PROBLEM STATEMENT
Repeat everything from the first line of the listing below through the line that contains "https://colopl.co.jp", exactly. Leave out pictures.

DATA EXCERPTS
□ □ □ □
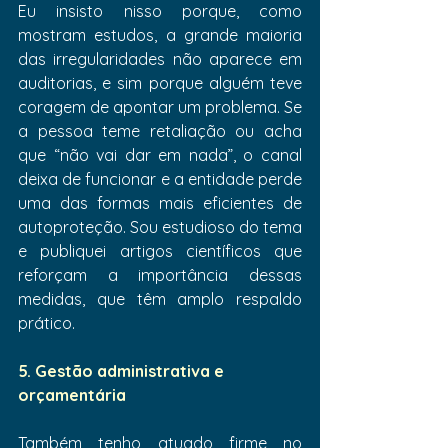
Eu insisto nisso porque, como 
mostram estudos, a grande maioria 
das irregularidades não aparece em 
auditorias, e sim porque alguém teve 
coragem de apontar um problema. Se 
a pessoa teme retaliação ou acha 
que “não vai dar em nada”, o canal 
deixa de funcionar e a entidade perde 
uma das formas mais eficientes de 
autoproteção. Sou estudioso do tema 
e publiquei artigos científicos que 
reforçam a importância dessas 
medidas, que têm amplo respaldo 
prático.
5. Gestão administrativa e 
orçamentária
Também tenho atuado firme no 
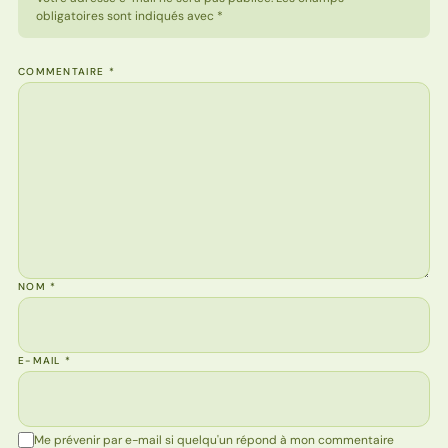
obligatoires sont indiqués avec *
COMMENTAIRE
*
NOM
*
E-MAIL
*
Me prévenir par e-mail si quelqu'un répond à mon commentaire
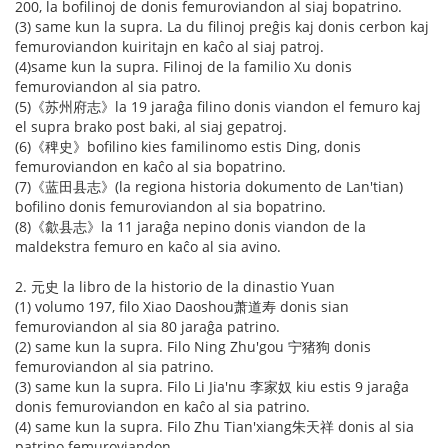
200, la bofilinoj de donis femuroviandon al siaj bopatrino.
(3) same kun la supra. La du filinoj preĝis kaj donis cerbon kaj
femuroviandon kuiritajn en kaĉo al siaj patroj.
(4)same kun la supra. Filinoj de la familio Xu donis
femuroviandon al sia patro.
(5)《苏州府志》la 19 jaraĝa filino donis viandon el femuro kaj
el supra brako post baki, al siaj gepatroj.
(6)《稗史》bofilino kies familinomo estis Ding, donis
femuroviandon en kaĉo al sia bopatrino.
(7)《蓝田县志》(la regiona historia dokumento de Lan'tian)
bofilino donis femuroviandon al sia bopatrino.
(8)《歙县志》la 11 jaraĝa nepino donis viandon de la
maldekstra femuro en kaĉo al sia avino.
2. 元史 la libro de la historio de la dinastio Yuan
(1) volumo 197, filo Xiao Daoshou萧道寿 donis sian
femuroviandon al sia 80 jaraĝa patrino.
(2) same kun la supra. Filo Ning Zhu'gou 宁猪狗 donis
femuroviandon al sia patrino.
(3) same kun la supra. Filo Li Jia'nu 李家奴 kiu estis 9 jaraĝa
donis femuroviandon en kaĉo al sia patrino.
(4) same kun la supra. Filo Zhu Tian'xiang朱天祥 donis al sia
patrino femuroviandon.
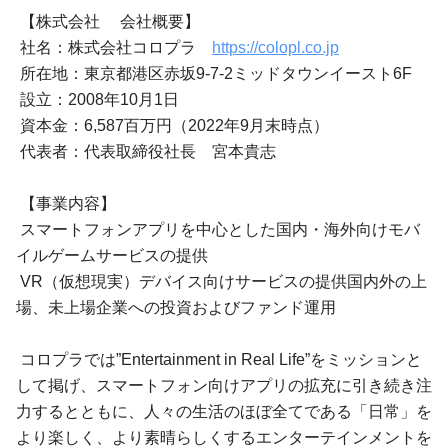
【株式会社 会社概要】
社名：株式会社コロプラ
https://colopl.co.jp
所在地：東京都港区赤坂9-7-2ミッドタウンイースト6F
設立：2008年10月1日
資本金：6,587百万円（2022年9月末時点）
代表者：代表取締役社長 宮本貴志
【事業内容】
スマートフォンアプリを中心とした国内・海外向けモバ
イルゲームサービスの提供
VR（仮想現実）デバイス向けサービスの提供国内外の上
場、未上場企業への投資およびファンド運用
コロプラでは”Entertainment in Real Life”をミッションと
して掲げ、スマートフォン向けアプリの拡充に引き続き注
力するとともに、人々の生活のほぼ全てである「日常」を
より楽しく、より素晴らしくするエンターテインメントを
□ □ □ □
SOLUTION FOR THIS TASK
Eu insisto nisso porque, como 
mostram estudos, a grande maioria 
das irregularidades não aparece em 
auditorias, e sim porque alguém teve 
coragem de apontar um problema. Se 
a pessoa teme retaliação ou acha 
que “não vai dar em nada”, o canal 
deixa de funcionar e a entidade perde 
uma das formas mais eficientes de 
autoproteção. Sou estudioso do tema 
e publiquei artigos científicos que 
reforçam a importância dessas 
medidas, que têm amplo respaldo 
prático.
5. Gestão administrativa e 
orçamentária
Também tenho atuado firme no 
obligatoires sont indiqués avec *
COMMENTAIRE
*
NOM
*
E-MAIL
*
Me prévenir par e-mail si quelqu'un répond à mon commentaire
200, la bofilinoj de donis femuroviandon al siaj bopatrino.
(3) same kun la supra. La du filinoj preĝis kaj donis cerbon kaj
femuroviandon kuiritajn en kaĉo al siaj patroj.
(4)same kun la supra. Filinoj de la familio Xu donis
femuroviandon al sia patro.
(5)《苏州府志》la 19 jaraĝa filino donis viandon el femuro kaj
el supra brako post baki, al siaj gepatroj.
(6)《稗史》bofilino kies familinomo estis Ding, donis
femuroviandon en kaĉo al sia bopatrino.
(7)《蓝田县志》(la regiona historia dokumento de Lan'tian)
bofilino donis femuroviandon al sia bopatrino.
(8)《歙县志》la 11 jaraĝa nepino donis viandon de la
maldekstra femuro en kaĉo al sia avino.
2. 元史 la libro de la historio de la dinastio Yuan
(1) volumo 197, filo Xiao Daoshou萧道寿 donis sian
femuroviandon al sia 80 jaraĝa patrino.
(2) same kun la supra. Filo Ning Zhu'gou 宁猪狗 donis
femuroviandon al sia patrino.
(3) same kun la supra. Filo Li Jia'nu 李家奴 kiu estis 9 jaraĝa
donis femuroviandon en kaĉo al sia patrino.
(4) same kun la supra. Filo Zhu Tian'xiang朱天祥 donis al sia
patrino femuroviandon.
【株式会社 会社概要】
社名：株式会社コロプラ
https://colopl.co.jp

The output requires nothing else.